Processing the at least one physical document to identify fine-grained content;
Detecting user interactions associated with the fine-grained content;
Further including
The fine-grained content includes individual words, characters, and figures,
The information processing method according to claim 12.

The visual feedback is based on user interaction with the physical document;
The information processing method according to claim 12.

The user interaction includes a gesture performed on the at least one physical document;
The gesture corresponds to an operation on the computing device;
The information processing method according to claim 12.

The gesture corresponds to a predetermined command that provides a predetermined type of visual feedback;
The information processing method according to claim 15.

Providing visual feedback on physical aspects other than the physical document;
The information processing method according to claim 12.

Converting user interaction to the computing device into visual feedback to the at least one physical document;
The information processing method according to claim 12.

In order to manipulate the detailed content of the at least one physical document, the computing device simultaneously with user interaction with the at least one physical document and user interaction with the at least one physical document Convert user interaction to
The information processing method according to claim 18.

The detailed content of the physical document is manipulated by user interaction using a first hand to interact with the at least one physical document, and a second hand is used to interact with the computing device. Operated by the user interaction used,
The information processing method according to claim 12.

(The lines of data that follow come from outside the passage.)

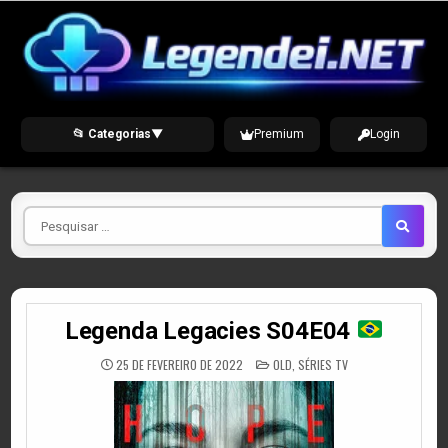
Skip
to
content
📂 Categorias
▼
Premium
Login
Pesquisar
por
Legenda Legacies S04E04
POSTED
25 DE FEVEREIRO DE 2022
OLD
,
SÉRIES TV
IN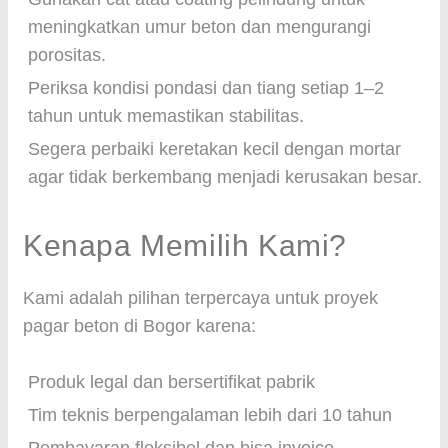
meningkatkan umur beton dan mengurangi
porositas.
Periksa kondisi pondasi dan tiang setiap 1–2
tahun untuk memastikan stabilitas.
Segera perbaiki keretakan kecil dengan mortar
agar tidak berkembang menjadi kerusakan besar.
Kenapa Memilih Kami?
Kami adalah pilihan terpercaya untuk proyek
pagar beton di Bogor karena:
Produk legal dan bersertifikat pabrik
Tim teknis berpengalaman lebih dari 10 tahun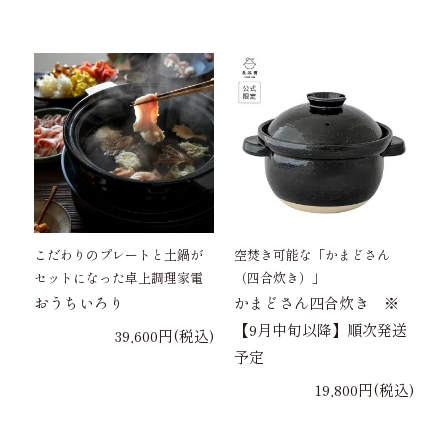
こだわりのプレートと土鍋が
空焚き可能な「かまどさん
セットになった卓上調理家電
（四合炊き）」
おうちいろり
かまどさん四合炊き ※
【9月中旬以降】順次発送
39,600円(税込)
予定
19,800円(税込)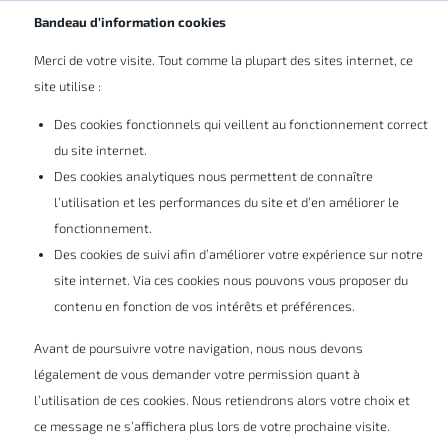
FR
Bandeau d’information cookies
Merci de votre visite. Tout comme la plupart des sites internet, ce
site utilise :
Des cookies fonctionnels qui veillent au fonctionnement correct
du site internet.
Apprenez tout sur xDesign et
Des cookies analytiques nous permettent de connaître
l’utilisation et les performances du site et d’en améliorer le
la flexibilité que cette
fonctionnement.
Des cookies de suivi afin d’améliorer votre expérience sur notre
application basée sur le cloud
site internet. Via ces cookies nous pouvons vous proposer du
peut vous offrir
contenu en fonction de vos intérêts et préférences.
Avant de poursuivre votre navigation, nous nous devons
légalement de vous demander votre permission quant à
Familiarisez-vous avec les bases de l'outil
l’utilisation de ces cookies. Nous retiendrons alors votre choix et
de conception xDesign.
ce message ne s’affichera plus lors de votre prochaine visite.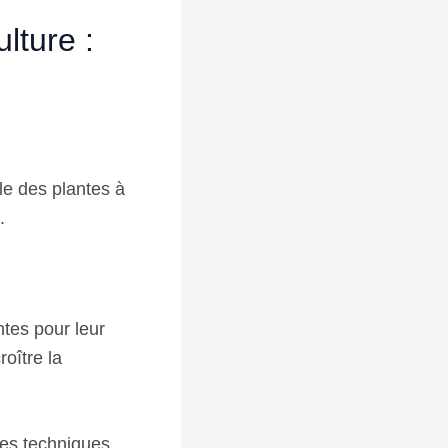
lture :
lle des plantes à
.
ntes pour leur
roître la
es techniques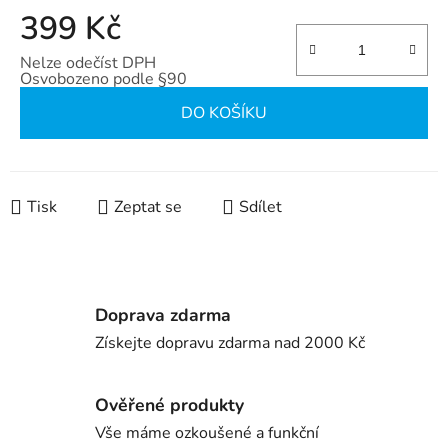
399 Kč
Nelze odečíst DPH
Osvobozeno podle §90
Měrná cena:
DO KOŠÍKU
Tisk
Zeptat se
Sdílet
Doprava zdarma
Získejte dopravu zdarma nad 2000 Kč
Ověřené produkty
Vše máme ozkoušené a funkční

Detailed content of the digital document is manipulated by user interaction using a first hand to interact with the physical document, and user interaction using a second hand to interact with the computing device Operated by
The information processing method according to claim 12.

The first hand is used to interact with the at least one physical document, and the second hand is used to interact with the digital document on the computing device. Manipulate content and the digital document simultaneously,
The information processing method according to claim 12.

Processing the content of the at least one physical document;
Obtaining a digital document corresponding to the content for display on the display means;
The information processing method according to claim 12.

User interaction with the at least one physical document results in corresponding interaction with the corresponding digital document;
The information processing method according to claim 23.

Processing the content of the at least one physical document;
Obtaining digital content associated with the at least one physical document;
The information processing method according to claim 12.

Computer
Analyzing the position of the image feature point based on the content included in the image of at least one physical document taken,
Detecting user interaction for a predetermined location of the at least one physical document identified based on the image and based on a position of the image feature point;
Projecting, as visual feedback, projection light corresponding to the user interaction to the predetermined location specified by the camera processing means on the at least one physical document;
A program for functioning to link an interaction with a computing device having a display means and the user interaction with the at least one physical document.